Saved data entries

———

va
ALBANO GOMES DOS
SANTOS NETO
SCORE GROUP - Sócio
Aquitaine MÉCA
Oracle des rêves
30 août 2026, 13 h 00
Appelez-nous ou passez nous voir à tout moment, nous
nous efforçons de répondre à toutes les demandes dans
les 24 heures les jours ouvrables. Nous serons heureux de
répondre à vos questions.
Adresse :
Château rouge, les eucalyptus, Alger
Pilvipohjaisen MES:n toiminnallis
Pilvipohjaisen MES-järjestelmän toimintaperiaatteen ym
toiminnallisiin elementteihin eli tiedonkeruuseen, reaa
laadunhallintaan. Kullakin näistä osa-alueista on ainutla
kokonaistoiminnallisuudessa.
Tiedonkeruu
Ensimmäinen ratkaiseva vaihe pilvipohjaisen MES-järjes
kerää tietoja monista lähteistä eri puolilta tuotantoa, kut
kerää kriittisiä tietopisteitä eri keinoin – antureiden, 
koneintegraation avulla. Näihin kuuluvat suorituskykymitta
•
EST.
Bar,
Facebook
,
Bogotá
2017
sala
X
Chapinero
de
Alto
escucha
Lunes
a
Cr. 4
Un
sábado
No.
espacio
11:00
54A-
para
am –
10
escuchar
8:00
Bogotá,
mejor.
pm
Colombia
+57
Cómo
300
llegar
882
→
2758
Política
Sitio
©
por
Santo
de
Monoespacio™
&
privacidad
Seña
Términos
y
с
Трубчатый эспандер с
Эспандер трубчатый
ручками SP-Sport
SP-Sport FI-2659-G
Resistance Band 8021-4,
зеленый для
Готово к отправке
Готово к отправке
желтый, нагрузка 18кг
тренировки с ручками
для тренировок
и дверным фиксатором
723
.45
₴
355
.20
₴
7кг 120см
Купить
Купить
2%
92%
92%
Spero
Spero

———

- EXERCISE OBJECTIVE: Isolate the lines above that contain the word "kerää" and copy them.

- WRITTEN REPLY:
kerää tietoja monista lähteistä eri puolilta tuotantoa, kut
kerää kriittisiä tietopisteitä eri keinoin – antureiden, 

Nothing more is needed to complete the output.